-- What the exercise asks --
List the lines of this listing that hold the word "millones".

-- Stored data --
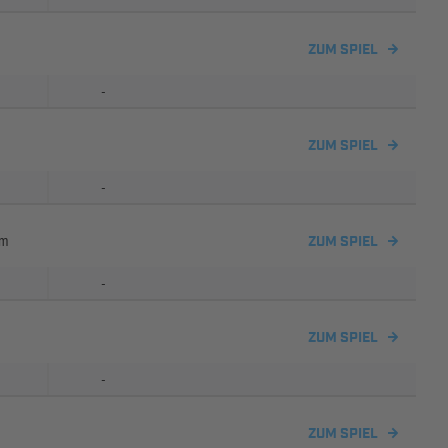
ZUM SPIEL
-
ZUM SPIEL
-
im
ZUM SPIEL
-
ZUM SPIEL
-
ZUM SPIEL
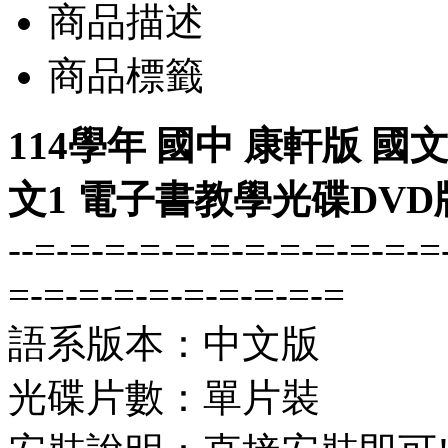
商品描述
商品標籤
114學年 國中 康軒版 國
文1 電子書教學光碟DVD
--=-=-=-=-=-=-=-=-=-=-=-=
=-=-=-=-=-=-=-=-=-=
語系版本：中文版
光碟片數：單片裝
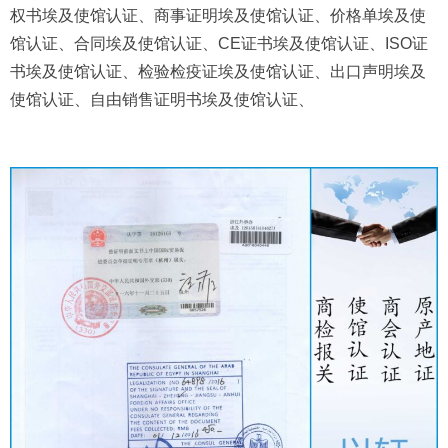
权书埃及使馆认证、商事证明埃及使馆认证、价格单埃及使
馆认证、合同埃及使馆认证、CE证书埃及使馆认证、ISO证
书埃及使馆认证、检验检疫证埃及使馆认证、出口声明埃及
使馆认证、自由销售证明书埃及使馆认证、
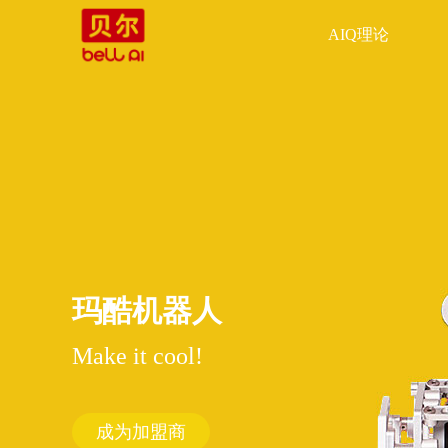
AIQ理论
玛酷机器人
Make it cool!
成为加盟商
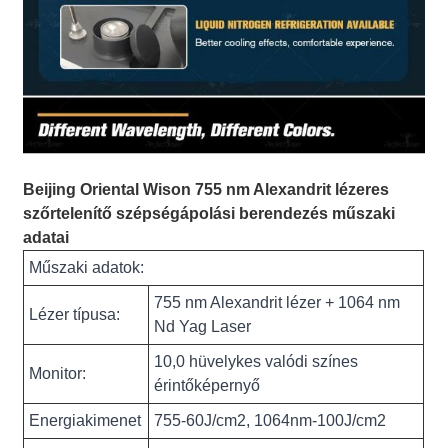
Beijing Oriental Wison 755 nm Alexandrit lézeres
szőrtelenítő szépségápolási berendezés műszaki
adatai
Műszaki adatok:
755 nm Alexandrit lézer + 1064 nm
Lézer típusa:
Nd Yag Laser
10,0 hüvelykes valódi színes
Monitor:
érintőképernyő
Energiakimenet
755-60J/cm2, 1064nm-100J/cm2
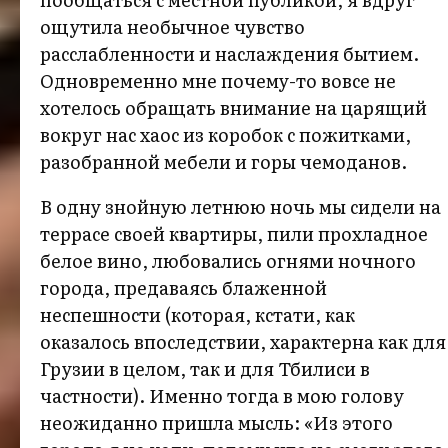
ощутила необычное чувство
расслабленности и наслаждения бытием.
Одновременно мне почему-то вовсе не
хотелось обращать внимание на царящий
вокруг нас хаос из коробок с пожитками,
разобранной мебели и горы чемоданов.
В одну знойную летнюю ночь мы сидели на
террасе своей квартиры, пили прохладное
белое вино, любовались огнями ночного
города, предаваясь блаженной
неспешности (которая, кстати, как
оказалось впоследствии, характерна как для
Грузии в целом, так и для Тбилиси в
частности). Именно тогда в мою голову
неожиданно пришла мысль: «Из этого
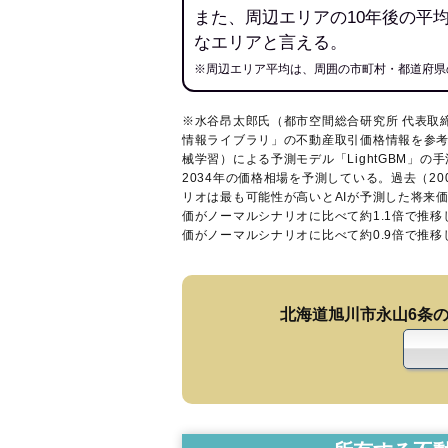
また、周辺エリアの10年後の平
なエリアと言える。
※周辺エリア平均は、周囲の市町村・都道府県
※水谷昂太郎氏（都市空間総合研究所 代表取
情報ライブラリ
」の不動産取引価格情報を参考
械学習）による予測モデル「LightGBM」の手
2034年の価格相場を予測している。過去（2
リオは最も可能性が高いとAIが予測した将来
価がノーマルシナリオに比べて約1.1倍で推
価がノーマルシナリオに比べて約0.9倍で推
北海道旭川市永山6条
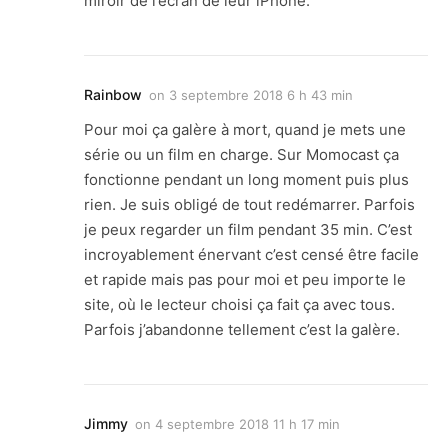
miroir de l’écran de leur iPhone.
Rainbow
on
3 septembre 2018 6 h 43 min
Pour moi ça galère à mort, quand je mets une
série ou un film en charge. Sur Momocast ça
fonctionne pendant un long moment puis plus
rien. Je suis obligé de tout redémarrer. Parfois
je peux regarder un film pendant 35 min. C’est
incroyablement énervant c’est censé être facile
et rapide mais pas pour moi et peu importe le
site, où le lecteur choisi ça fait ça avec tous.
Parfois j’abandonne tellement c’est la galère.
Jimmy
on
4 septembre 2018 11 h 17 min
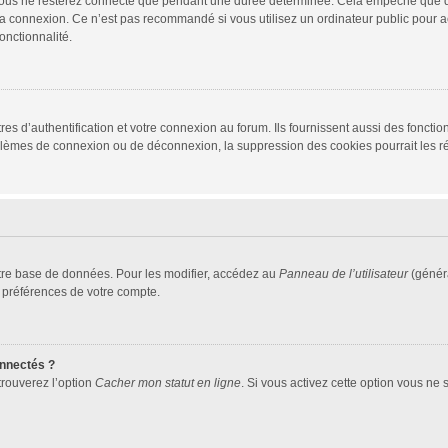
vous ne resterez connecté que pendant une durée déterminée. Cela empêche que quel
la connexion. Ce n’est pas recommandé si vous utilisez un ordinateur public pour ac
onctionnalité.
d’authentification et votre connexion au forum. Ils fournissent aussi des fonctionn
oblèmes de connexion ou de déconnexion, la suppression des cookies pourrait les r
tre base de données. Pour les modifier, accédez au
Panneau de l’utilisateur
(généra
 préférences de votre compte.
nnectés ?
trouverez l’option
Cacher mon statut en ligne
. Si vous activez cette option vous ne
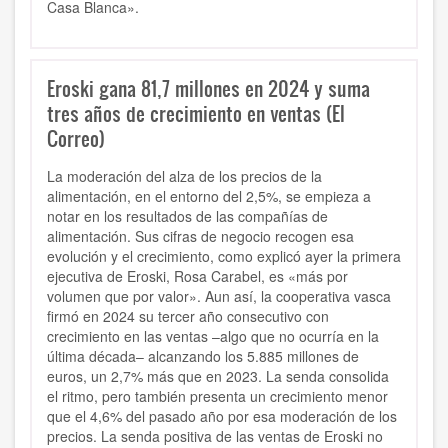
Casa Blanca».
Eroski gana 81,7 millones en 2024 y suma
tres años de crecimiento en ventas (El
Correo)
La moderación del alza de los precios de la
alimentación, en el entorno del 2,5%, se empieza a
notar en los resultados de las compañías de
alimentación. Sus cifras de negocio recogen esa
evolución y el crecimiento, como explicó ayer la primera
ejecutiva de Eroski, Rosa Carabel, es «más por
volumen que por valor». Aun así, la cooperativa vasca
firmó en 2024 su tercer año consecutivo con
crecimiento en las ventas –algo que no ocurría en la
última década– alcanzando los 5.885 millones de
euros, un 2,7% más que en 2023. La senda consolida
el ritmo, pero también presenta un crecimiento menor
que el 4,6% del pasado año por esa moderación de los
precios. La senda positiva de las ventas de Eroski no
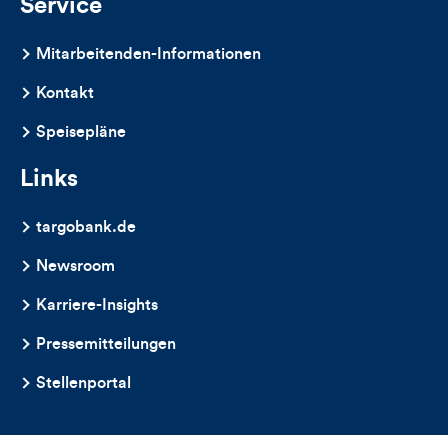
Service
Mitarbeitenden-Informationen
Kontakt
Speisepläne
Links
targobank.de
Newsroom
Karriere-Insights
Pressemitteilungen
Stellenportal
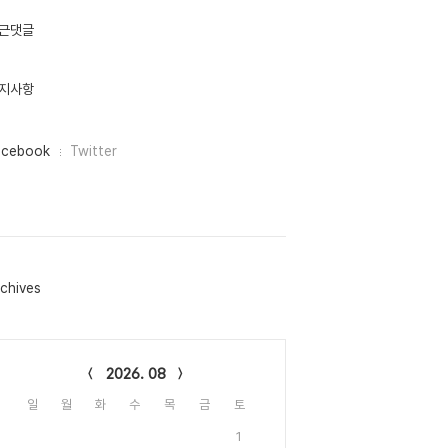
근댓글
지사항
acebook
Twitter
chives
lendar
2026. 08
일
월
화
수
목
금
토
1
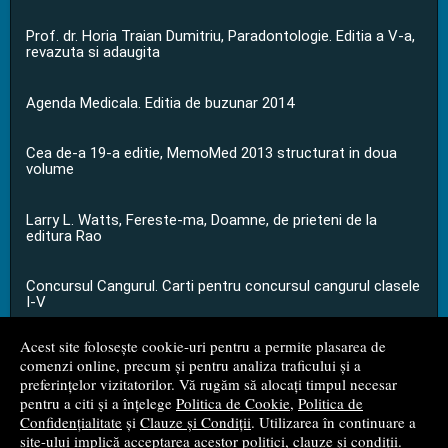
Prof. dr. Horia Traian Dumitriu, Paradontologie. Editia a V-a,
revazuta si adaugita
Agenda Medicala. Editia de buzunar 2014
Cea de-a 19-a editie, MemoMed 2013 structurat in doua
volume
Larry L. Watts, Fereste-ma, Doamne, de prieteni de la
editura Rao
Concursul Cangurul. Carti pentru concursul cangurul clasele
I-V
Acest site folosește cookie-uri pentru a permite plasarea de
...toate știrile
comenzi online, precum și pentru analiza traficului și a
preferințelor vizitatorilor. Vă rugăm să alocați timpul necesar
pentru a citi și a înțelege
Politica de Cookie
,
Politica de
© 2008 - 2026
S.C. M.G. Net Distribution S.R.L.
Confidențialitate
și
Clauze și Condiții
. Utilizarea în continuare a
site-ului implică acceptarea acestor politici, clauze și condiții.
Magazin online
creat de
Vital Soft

-- Result of this exercise --
Eroski gana 81,7 millones en 2024 y suma
última década– alcanzando los 5.885 millones de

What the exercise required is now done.